How do you use technology/policy to improve citizens’ lives? Tell us about your role or organisation.
As the Chief Information Security Officer of the IT and Development Centre at the Estonian Ministry of the Interior, I lead the team that is responsible for mainstreaming information security practices across technology that saves lives in homeland security.
That means our clients – including the police, border guard, emergency responders and rescue service, as well as the ministry itself – have to be able to go about their business of providing safety and security without worrying about technology but rather, be empowered by it.
The mission of our organisation is to save lives with IT. It’s hard to imagine a more direct impact to people in Estonia or more meaningful work for the team.
What is one unexpected learning from 2021?
The global workforce learned to really work from home in 2021. In a lot of ways, 2020 meant living in a crisis and making things up as one went along. 2021 has demonstrated the reality of the pandemic-accelerated digital transformation.
On the one hand, the cyber security threats and risks have not changed drastically.

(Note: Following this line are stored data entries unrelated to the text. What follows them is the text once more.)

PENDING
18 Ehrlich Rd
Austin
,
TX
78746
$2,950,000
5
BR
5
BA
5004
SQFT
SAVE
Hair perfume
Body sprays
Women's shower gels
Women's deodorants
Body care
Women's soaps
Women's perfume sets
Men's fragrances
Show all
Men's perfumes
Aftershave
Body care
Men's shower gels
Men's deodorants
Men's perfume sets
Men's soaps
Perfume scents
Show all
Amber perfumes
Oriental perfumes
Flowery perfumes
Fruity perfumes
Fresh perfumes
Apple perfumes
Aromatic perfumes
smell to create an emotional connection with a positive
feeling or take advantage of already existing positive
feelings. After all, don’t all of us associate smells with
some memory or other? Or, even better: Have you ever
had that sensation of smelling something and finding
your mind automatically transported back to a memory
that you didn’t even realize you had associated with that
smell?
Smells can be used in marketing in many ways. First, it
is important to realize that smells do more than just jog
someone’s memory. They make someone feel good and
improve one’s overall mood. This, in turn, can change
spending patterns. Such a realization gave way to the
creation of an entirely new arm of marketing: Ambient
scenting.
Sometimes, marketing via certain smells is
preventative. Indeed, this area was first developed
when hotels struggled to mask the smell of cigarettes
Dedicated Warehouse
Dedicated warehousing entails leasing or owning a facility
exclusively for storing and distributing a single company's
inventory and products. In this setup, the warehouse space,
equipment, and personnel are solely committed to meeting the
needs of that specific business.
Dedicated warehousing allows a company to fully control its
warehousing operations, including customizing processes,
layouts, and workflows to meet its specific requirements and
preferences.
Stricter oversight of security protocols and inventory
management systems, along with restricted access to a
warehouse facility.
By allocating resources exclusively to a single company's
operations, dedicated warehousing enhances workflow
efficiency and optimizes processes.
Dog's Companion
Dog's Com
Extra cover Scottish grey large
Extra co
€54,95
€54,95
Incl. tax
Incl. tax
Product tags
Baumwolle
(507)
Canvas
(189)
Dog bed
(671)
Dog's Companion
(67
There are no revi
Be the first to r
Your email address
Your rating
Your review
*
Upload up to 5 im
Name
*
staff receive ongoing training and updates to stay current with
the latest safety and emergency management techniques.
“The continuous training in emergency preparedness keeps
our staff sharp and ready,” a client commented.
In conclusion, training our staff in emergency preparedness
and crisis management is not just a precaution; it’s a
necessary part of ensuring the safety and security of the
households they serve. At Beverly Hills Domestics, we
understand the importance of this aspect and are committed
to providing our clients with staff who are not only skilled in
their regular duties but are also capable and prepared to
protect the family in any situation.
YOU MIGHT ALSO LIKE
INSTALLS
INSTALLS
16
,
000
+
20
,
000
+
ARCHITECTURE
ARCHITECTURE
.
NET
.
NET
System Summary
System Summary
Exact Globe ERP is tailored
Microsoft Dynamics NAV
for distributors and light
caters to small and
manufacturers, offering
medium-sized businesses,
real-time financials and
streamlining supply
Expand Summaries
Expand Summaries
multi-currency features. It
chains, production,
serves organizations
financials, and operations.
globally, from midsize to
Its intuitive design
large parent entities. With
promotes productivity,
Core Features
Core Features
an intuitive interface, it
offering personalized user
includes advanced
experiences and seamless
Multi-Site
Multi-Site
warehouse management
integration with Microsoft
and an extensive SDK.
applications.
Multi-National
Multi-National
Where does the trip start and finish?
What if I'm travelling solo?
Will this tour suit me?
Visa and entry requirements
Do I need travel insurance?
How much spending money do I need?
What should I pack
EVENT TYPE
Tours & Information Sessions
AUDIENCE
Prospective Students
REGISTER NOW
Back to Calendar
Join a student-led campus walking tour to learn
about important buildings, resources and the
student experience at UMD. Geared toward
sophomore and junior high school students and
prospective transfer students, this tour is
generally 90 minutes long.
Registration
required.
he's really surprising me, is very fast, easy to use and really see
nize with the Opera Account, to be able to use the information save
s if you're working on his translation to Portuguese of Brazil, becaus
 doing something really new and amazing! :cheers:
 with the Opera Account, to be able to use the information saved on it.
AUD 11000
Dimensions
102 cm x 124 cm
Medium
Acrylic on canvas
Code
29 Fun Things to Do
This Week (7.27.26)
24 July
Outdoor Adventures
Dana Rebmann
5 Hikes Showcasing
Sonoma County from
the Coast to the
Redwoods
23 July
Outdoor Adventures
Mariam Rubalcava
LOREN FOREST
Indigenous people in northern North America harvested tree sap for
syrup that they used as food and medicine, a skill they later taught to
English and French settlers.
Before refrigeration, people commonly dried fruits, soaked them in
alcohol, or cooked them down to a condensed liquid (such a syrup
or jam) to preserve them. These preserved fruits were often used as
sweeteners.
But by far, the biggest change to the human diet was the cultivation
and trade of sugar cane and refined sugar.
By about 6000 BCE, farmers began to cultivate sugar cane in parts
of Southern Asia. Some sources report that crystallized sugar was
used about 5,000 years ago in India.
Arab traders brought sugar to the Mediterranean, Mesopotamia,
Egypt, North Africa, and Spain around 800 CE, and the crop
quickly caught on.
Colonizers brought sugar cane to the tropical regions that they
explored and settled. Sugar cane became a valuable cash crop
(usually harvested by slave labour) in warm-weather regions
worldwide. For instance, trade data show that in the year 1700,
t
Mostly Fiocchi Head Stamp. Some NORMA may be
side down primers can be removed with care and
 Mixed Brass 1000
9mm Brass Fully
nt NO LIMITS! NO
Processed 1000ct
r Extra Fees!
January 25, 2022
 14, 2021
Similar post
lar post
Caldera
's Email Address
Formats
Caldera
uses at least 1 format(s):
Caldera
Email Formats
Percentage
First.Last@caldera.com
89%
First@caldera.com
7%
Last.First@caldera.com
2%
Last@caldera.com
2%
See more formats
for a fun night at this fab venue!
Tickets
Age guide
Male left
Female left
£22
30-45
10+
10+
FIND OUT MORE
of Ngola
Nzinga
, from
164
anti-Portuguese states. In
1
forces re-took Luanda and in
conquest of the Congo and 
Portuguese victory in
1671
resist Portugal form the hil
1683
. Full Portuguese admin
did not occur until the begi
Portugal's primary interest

The major supply chain attacks, for example, demonstrate both how reliant our lives are on digital solutions and how the attackers balance opportunism and patience.
They also show how breaches and compromises are not just about data and information systems. They’re about trust that our increasingly digital way of life is feasible and sustainable.
On the other hand, the out-of-office population has particular information security needs. The information security focus has also shifted from defending the perimeter of a network to protecting the end user and their devices regardless of where they are.
Estonia provides a government-backed secure digital identity for both authentication and digital signatures, and our digital ecosystem relies on that capability heavily. Additionally, the devices the end user has with them have to be protected, be it through virtual desktops or virtual private networks.
Most fundamentally, however, the pandemic has again highlighted global connectedness in the digital realm. The rollout – and hiccups along the way – of digital solutions for international pandemic-related information exchange and contact tracing point at obvious gaps. The digital European vaccination passport is a great example of what can be done if push comes to shove.
What’s your favourite memory from the past year?
I work with a small but incredibly diverse team that has experienced a fair amount of change in the last few years. Figuring out how we work together and have each other’s backs is the absolute professional highlight of the year. Every single team member is clever, takes responsibility and is dedicated to the bigger picture. While we have a lot of challenges ahead, this is a great foundation to build on.
What are your priorities for 2022? What’s a tool or technique you’re excited to explore in 2022?
Our focus at the IT and Development Centre at the Estonian Ministry of the Interior for 2022 is to improve cyber security situational awareness across the organisations we serve. This means starting to build a virtual security operations centre that supports decision making across the board from 24/7 event triage to top leadership.
A virtual centre allows us to bring together different information sources, explore automation and event orchestration, as well as have a better overall picture.
Who are the mentors and heroes that inspire you?
I draw inspiration from those driving change in the infosec/cyber security field and my colleagues, past and present. In this incredibly dynamic sector, we need to be able to learn from one another.
I would not be the professional I am without my past colleagues from the NATO Cooperative Cyber Defence Centre of Excellence that afforded me the luxury of asking (often not very clever) questions from some of the leading researchers in cyber security.
The Estonian Information System Authority offered a unique view into the running of a digital government ecosystem. Meanwhile, my present job as the Chief Information Security Officer of the IT and Development Centre at the Estonian Ministry of the Interior makes me responsible for putting all this into practice.
What gets you up in the morning?
Promise of good coffee ;). In all seriousness, I do find that a morning routine is incredibly helpful in getting the day started and mine involves freshly ground light roast beans and a V60 filter.
Professionally, I’m driven by the meaning of the work and have been so throughout my career. Apologies for it sounding a little cliché, but I get up to make a meaningful impact on the world in any little way.